TASK DATA =
[Start of Attachment]

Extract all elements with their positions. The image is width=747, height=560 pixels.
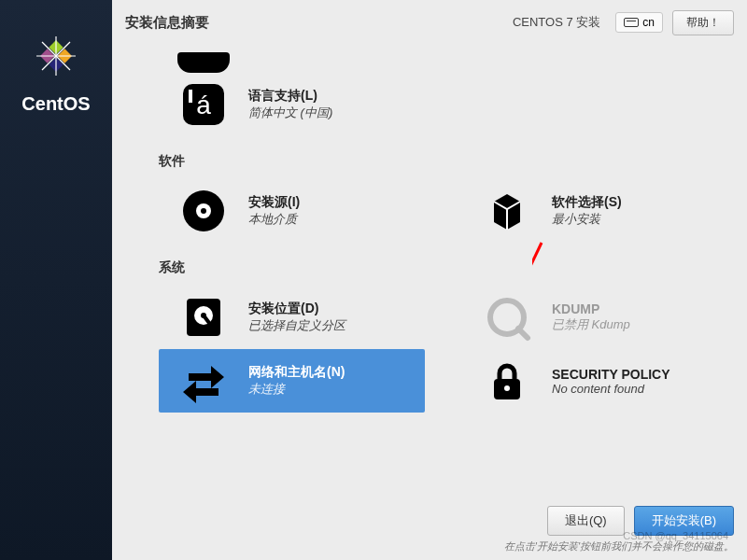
network-icon (177, 355, 230, 407)
spoke-title: SECURITY POLICY (552, 367, 670, 382)
keyboard-icon (624, 18, 639, 27)
package-icon (481, 185, 533, 237)
product-name: CENTOS 7 安装 (513, 14, 600, 31)
sidebar: CentOS (0, 0, 112, 560)
watermark: CSDN @qq_34115064 (623, 530, 728, 541)
spoke-status: 已选择自定义分区 (248, 317, 345, 334)
centos-logo-icon (28, 28, 84, 84)
svg-rect-10 (189, 90, 192, 103)
disc-icon (177, 185, 230, 237)
spoke-status: 未连接 (248, 381, 345, 398)
datetime-icon (177, 52, 230, 73)
topbar: 安装信息摘要 CENTOS 7 安装 cn 帮助！ (112, 0, 747, 45)
kdump-icon (481, 291, 533, 343)
main-panel: 安装信息摘要 CENTOS 7 安装 cn 帮助！ á (112, 0, 747, 560)
spoke-status: No content found (552, 382, 670, 396)
keyboard-layout: cn (642, 16, 655, 29)
svg-point-21 (504, 385, 510, 391)
category-software: 软件 (159, 153, 728, 170)
spoke-status: 最小安装 (552, 211, 622, 228)
spoke-kdump[interactable]: KDUMP 已禁用 Kdump (462, 286, 728, 349)
svg-line-19 (518, 329, 528, 338)
spoke-language-support[interactable]: á 语言支持(L) 简体中文 (中国) (159, 73, 728, 136)
svg-text:á: á (196, 91, 211, 119)
scroll-peek (177, 45, 728, 73)
spoke-software-selection[interactable]: 软件选择(S) 最小安装 (462, 179, 728, 243)
spoke-title: 软件选择(S) (552, 194, 622, 211)
spoke-status: 已禁用 Kdump (552, 316, 630, 333)
spoke-status: 简体中文 (中国) (248, 105, 332, 121)
topbar-right: CENTOS 7 安装 cn 帮助！ (513, 10, 734, 35)
spoke-title: 安装源(I) (248, 194, 300, 211)
page-title: 安装信息摘要 (125, 14, 209, 32)
spoke-title: 网络和主机名(N) (248, 364, 345, 381)
spoke-status: 本地介质 (248, 211, 300, 228)
lock-icon (481, 355, 533, 407)
spoke-security-policy[interactable]: SECURITY POLICY No content found (462, 349, 728, 413)
harddisk-icon (177, 291, 230, 343)
spoke-title: KDUMP (552, 301, 630, 316)
footer-hint: 在点击'开始安装'按钮前我们并不会操作您的磁盘。 (504, 539, 734, 553)
spoke-network-hostname[interactable]: 网络和主机名(N) 未连接 (159, 349, 425, 413)
spoke-title: 安装位置(D) (248, 301, 345, 317)
sidebar-brand: CentOS (21, 93, 90, 115)
category-system: 系统 (159, 259, 728, 276)
content-area: á 语言支持(L) 简体中文 (中国) 软件 (112, 45, 747, 502)
help-button[interactable]: 帮助！ (672, 10, 734, 35)
quit-button[interactable]: 退出(Q) (547, 506, 625, 536)
spoke-title: 语言支持(L) (248, 88, 332, 105)
svg-point-13 (201, 208, 206, 214)
spoke-install-destination[interactable]: 安装位置(D) 已选择自定义分区 (159, 286, 425, 349)
spoke-install-source[interactable]: 安装源(I) 本地介质 (159, 179, 425, 243)
language-icon: á (177, 78, 230, 131)
keyboard-indicator[interactable]: cn (615, 12, 663, 33)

[End of Attachment]

PROBLEM TO WORK ON = On how many lines of the data does "keyboard" appear? Give only that number.

RESULT OF THE EXERCISE = 3